- [ACTIVITY]: So long as no pictures are carried over, output the records below exactly.

- [MATERIALS PROVIDED]:
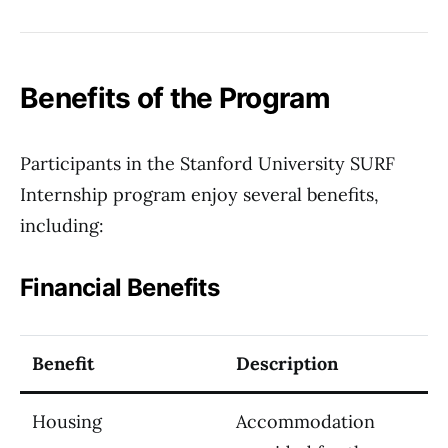
Benefits of the Program
Participants in the Stanford University SURF
Internship program enjoy several benefits,
including:
Financial Benefits
Benefit
Description
Housing
Accommodation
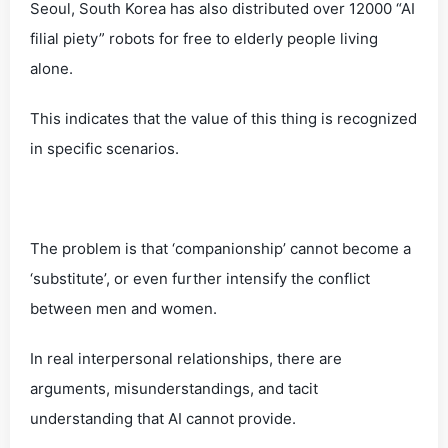
Seoul, South Korea has also distributed over 12000 “AI
filial piety” robots for free to elderly people living
alone.
This indicates that the value of this thing is recognized
in specific scenarios.
The problem is that ‘companionship’ cannot become a
‘substitute’, or even further intensify the conflict
between men and women.
In real interpersonal relationships, there are
arguments, misunderstandings, and tacit
understanding that AI cannot provide.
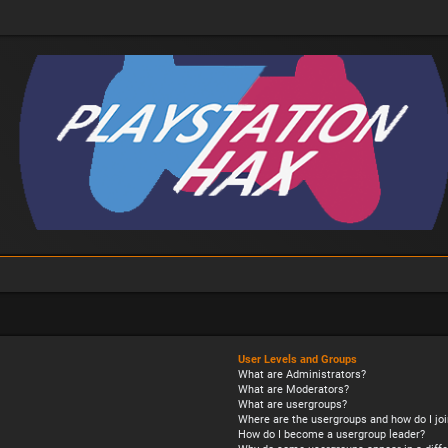
User Levels and Groups
What are Administrators?
What are Moderators?
What are usergroups?
Where are the usergroups and how do I joi
How do I become a usergroup leader?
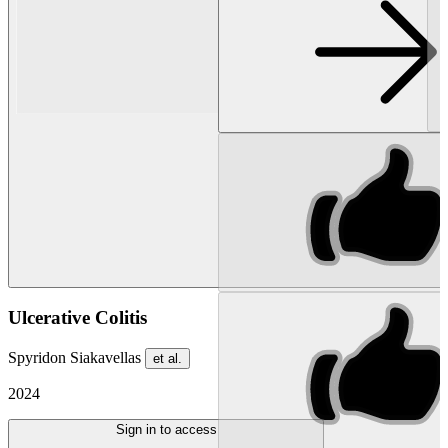
Ulcerative Colitis
Spyridon Siakavellas
et al.
2024
Sign in to access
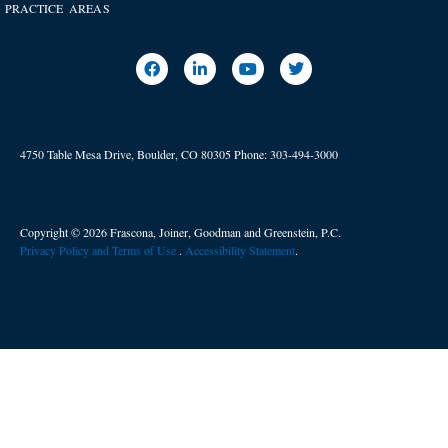
PRACTICE AREAS
4750 Table Mesa Drive, Boulder, CO 80305
Phone:
303-494-3000
Copyright © 2026 Frascona, Joiner, Goodman and Greenstein, P.C.
Privacy Policy and Terms of Use
. ​
Accessibility Statement
.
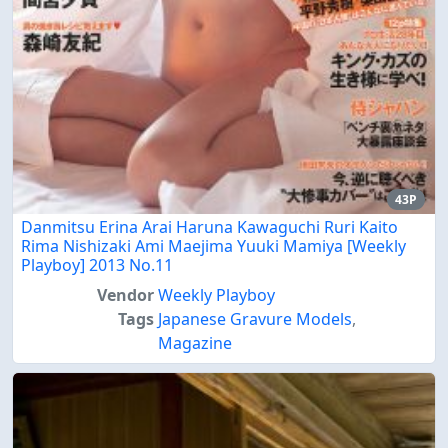
43P
Danmitsu Erina Arai Haruna Kawaguchi Ruri Kaito
Rima Nishizaki Ami Maejima Yuuki Mamiya [Weekly
Playboy] 2013 No.11
Vendor
Weekly Playboy
Tags
Japanese Gravure Models
,
Magazine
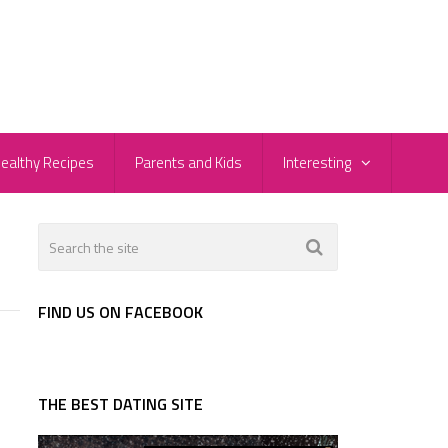
ealthy Recipes
Parents and Kids
Interesting
FIND US ON FACEBOOK
THE BEST DATING SITE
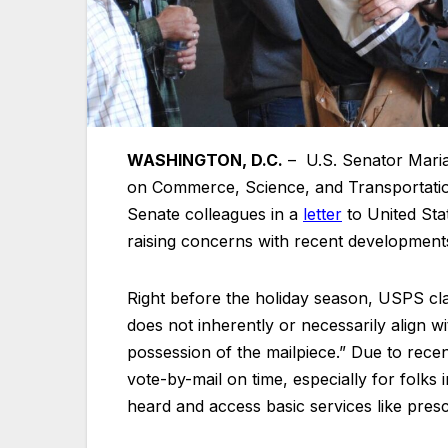
WASHINGTON, D.C.
– U.S. Senator Mari
on Commerce, Science, and Transportatio
Senate colleagues in a
letter
to United Sta
raising concerns with recent developments
Right before the holiday season, USPS clari
does not inherently or necessarily align w
possession of the mailpiece.” Due to recen
vote-by-mail on time, especially for folk
heard and access basic services like presc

- [TASK OUTPUT]:
Benefits of the Program
Participants in the Stanford University SURF
Internship program enjoy several benefits,
including:
Financial Benefits
Benefit
Description
Housing
Accommodation
Seoul, South Korea has also distributed over 12000 “AI
filial piety” robots for free to elderly people living
alone.
This indicates that the value of this thing is recognized
in specific scenarios.
The problem is that ‘companionship’ cannot become a
‘substitute’, or even further intensify the conflict
between men and women.
In real interpersonal relationships, there are
arguments, misunderstandings, and tacit
understanding that AI cannot provide.
User Levels and Groups
What are Administrators?
What are Moderators?
What are usergroups?
Where are the usergroups and how do I joi
How do I become a usergroup leader?
Ulcerative Colitis
Spyridon Siakavellas
et al.
2024
Sign in to access
PRACTICE AREAS
4750 Table Mesa Drive, Boulder, CO 80305
Phone:
303-494-3000
Copyright © 2026 Frascona, Joiner, Goodman and Greenstein, P.C.
Privacy Policy and Terms of Use
. ​
Accessibility Statement
.
43P
Danmitsu Erina Arai Haruna Kawaguchi Ruri Kaito
Rima Nishizaki Ami Maejima Yuuki Mamiya [Weekly
Playboy] 2013 No.11
Vendor
Weekly Playboy
Tags
Japanese Gravure Models
,
Magazine
ealthy Recipes
Parents and Kids
Interesting
FIND US ON FACEBOOK
THE BEST DATING SITE
WASHINGTON, D.C.
– U.S. Senator Mari
on Commerce, Science, and Transportatio
Senate colleagues in a
letter
to United Sta
raising concerns with recent developments
Right before the holiday season, USPS clari
does not inherently or necessarily align w
possession of the mailpiece.” Due to recen
vote-by-mail on time, especially for folk
heard and access basic services like presc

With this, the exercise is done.